§ About this task: Nothing but a number should be given: how many lines of the records include "Church"?

§ Entries provided:
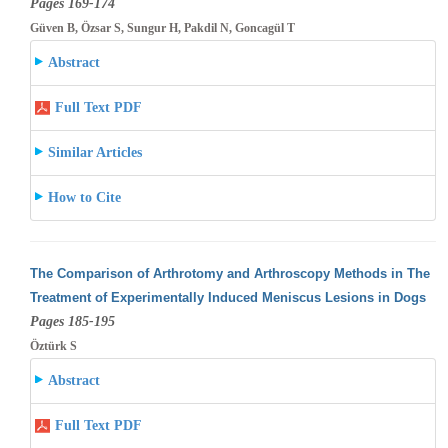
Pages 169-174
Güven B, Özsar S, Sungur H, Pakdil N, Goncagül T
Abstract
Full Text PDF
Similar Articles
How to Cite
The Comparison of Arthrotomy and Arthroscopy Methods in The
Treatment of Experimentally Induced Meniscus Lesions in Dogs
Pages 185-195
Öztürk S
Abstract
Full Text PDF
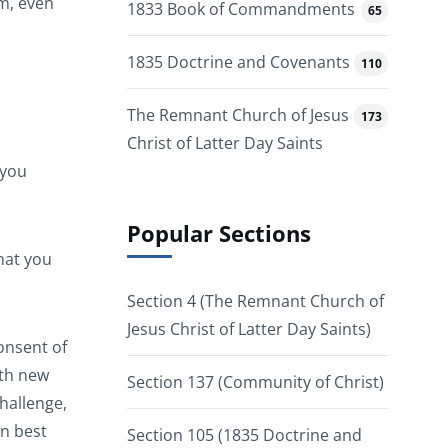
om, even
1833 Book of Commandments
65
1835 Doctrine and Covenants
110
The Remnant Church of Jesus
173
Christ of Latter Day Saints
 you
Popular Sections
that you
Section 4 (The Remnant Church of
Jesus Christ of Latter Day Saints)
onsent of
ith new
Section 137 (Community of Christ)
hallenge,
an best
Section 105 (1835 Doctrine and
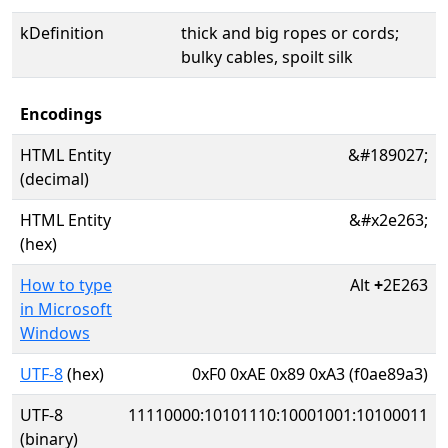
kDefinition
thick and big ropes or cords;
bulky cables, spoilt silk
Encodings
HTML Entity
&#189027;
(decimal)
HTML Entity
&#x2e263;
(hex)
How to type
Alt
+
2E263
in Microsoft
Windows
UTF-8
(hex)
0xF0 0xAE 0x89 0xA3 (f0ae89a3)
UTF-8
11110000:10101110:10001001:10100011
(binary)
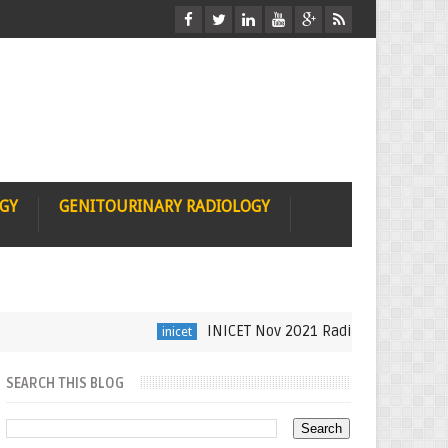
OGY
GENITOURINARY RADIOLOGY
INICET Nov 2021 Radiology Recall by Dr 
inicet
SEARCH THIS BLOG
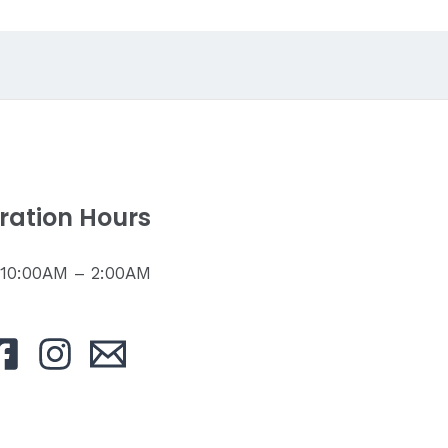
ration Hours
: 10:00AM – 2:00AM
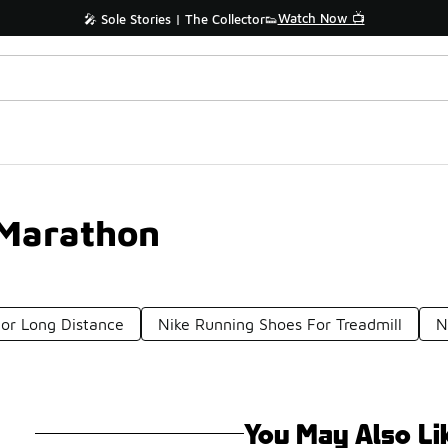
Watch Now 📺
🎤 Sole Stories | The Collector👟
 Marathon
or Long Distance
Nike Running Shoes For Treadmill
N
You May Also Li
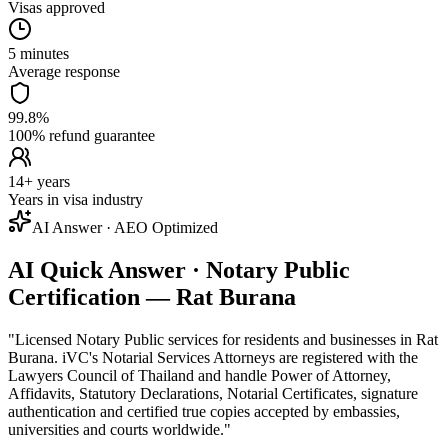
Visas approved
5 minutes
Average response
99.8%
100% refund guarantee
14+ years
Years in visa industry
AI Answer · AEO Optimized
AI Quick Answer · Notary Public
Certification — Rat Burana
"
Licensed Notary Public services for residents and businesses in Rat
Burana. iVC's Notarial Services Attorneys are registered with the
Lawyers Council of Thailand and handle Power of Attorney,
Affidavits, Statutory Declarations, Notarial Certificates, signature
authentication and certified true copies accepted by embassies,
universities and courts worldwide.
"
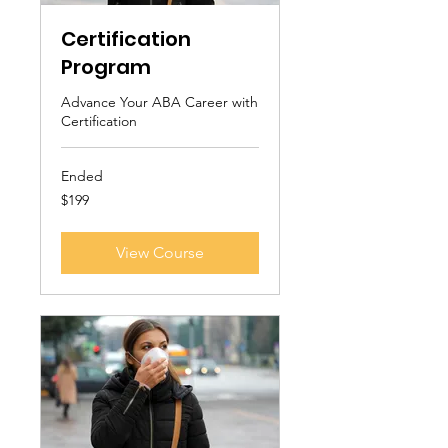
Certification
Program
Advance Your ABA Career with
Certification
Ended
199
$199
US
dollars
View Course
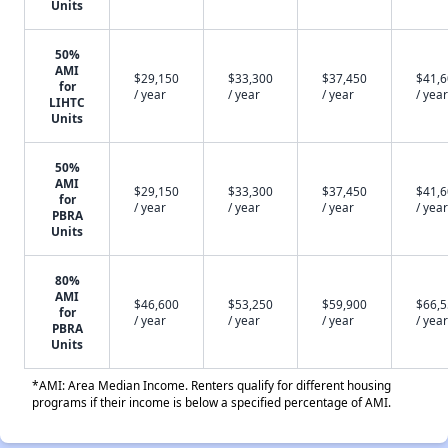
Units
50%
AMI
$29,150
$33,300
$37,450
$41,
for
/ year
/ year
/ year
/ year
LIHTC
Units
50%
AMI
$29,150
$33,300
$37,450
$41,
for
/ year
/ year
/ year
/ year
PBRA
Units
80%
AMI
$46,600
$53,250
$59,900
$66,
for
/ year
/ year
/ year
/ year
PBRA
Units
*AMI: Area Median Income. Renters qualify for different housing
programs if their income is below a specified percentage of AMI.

§ Exercise output: 2